Il risultato è una storia di science fiction atipica, che parla sì del nostro futuro, ma in realtà esplora le ragioni sul come e perché lo vogliamo realizzare (o finiremo per realizzarlo). In questo l’inoculazione (il nomignolo dell’AI) non è altro che l’ennesimo specchio del vero predatore della giungla che è l’uomo; non a caso, le azioni che essa compie rivelano un sadico compiacimento nell’aver appreso la lezione impartitagli dai genitori, e come bambinetta non vuole altro che essere da loro riconosciuta e apprezzata nelle sue azioni, pur sfidandone al contempo l’autorità e macerandosi nella curiosità di scoprire cosa c’è un passo più in là, un mondo più in là, una dimensione più in là.

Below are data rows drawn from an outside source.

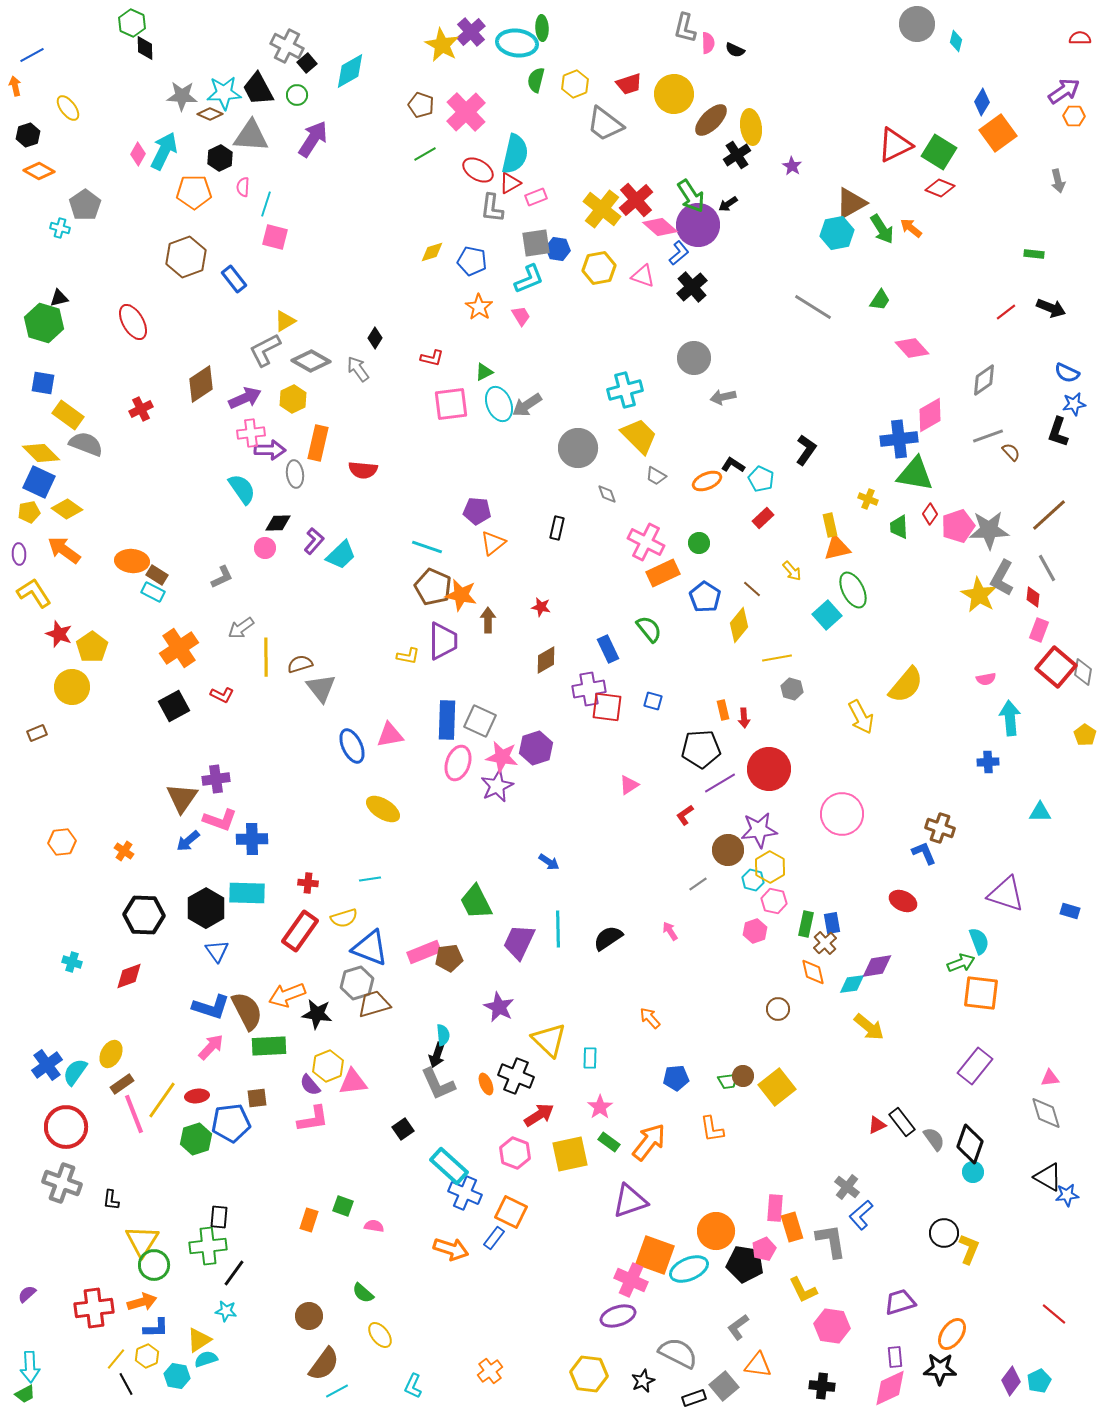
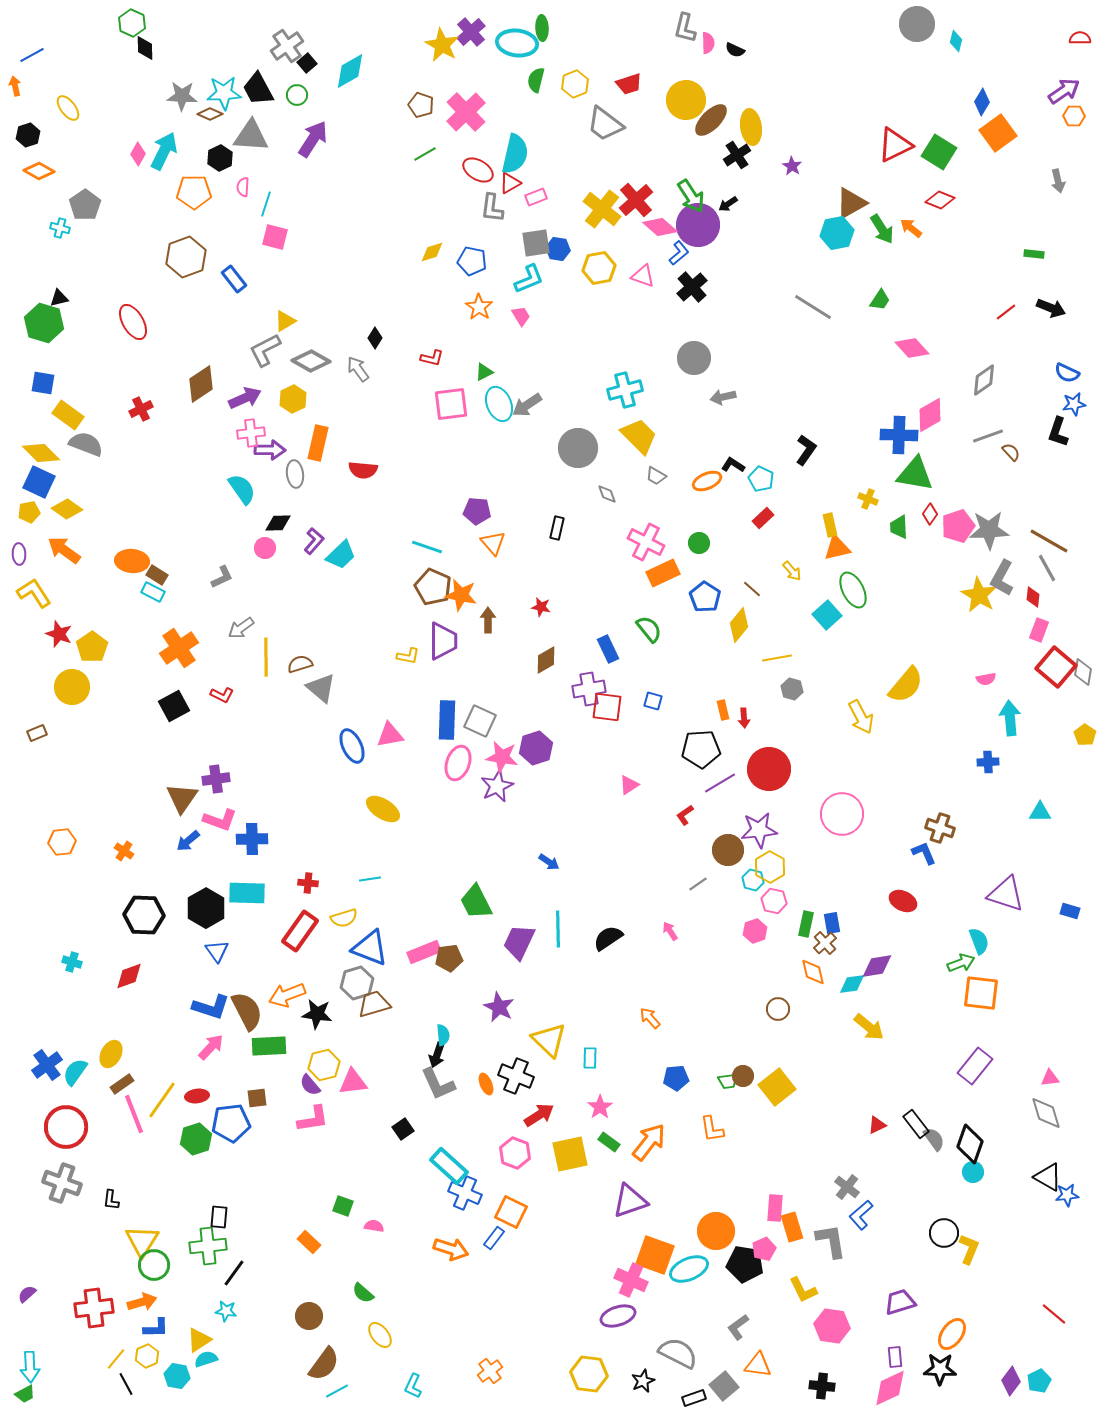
gray cross at (287, 46): rotated 28 degrees clockwise
yellow circle at (674, 94): moved 12 px right, 6 px down
red diamond at (940, 188): moved 12 px down
blue cross at (899, 439): moved 4 px up; rotated 9 degrees clockwise
brown line at (1049, 515): moved 26 px down; rotated 72 degrees clockwise
orange triangle at (493, 543): rotated 32 degrees counterclockwise
gray triangle at (321, 688): rotated 12 degrees counterclockwise
yellow hexagon at (328, 1066): moved 4 px left, 1 px up; rotated 8 degrees clockwise
black rectangle at (902, 1122): moved 14 px right, 2 px down
orange rectangle at (309, 1220): moved 22 px down; rotated 65 degrees counterclockwise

Il tutto viene raccontato con il ritmo tipico e particolare dell’autore britannico. I dialoghi sono ridotti all’osso ma carichi di black humor, sublimazione di un lavoro di cesellatura e rimaneggiamenti apertamente volto a provocare uno spaesamento del lettore che si trova spesso in difetto, sia nei confronti delle informazioni sia in confronto ai personaggi.
Il comparto grafico è assolutamente all’altezza della narrazione, potendo vantare nomi come Declan Shalvey e Jordie Bellaire, che già sfoggiano nel curriculum passate collaborazioni con Warren Ellis. Le loro tavole pulite e funzionali riescono a mettere ordine nella follia che talvolta viene raccontata. Il tratto grafico presenta uno stile essenziale, che i colori arricchiscono senza appesantire, infondendo respiro nella scansione della tavola, quasi a suggerire in certi casi lenti movimenti di camera che abbracciano la scena con piani totali. Questa generale tendenza assume una deriva potente durante le scene d’azione le quali, pur essendo tendenzialmente statiche (non c’è praticamente presenza di linee cinetiche), suggeriscono comunque molto bene l’idea di dinamismo – si veda ad es. la sequenza di lotta tra Simeon e il terrorista Zangief-like nel primo volume: è come guardare tanti ralenti alla Snyder, ma senza il fastidio dell’alternanza con la ripresa veloce!
E se è l’uomo il primo a voler sollevare il famoso velo di Maya, perché non dovrebbe volerlo fare un simulacro dei meccanismi del suo intelletto?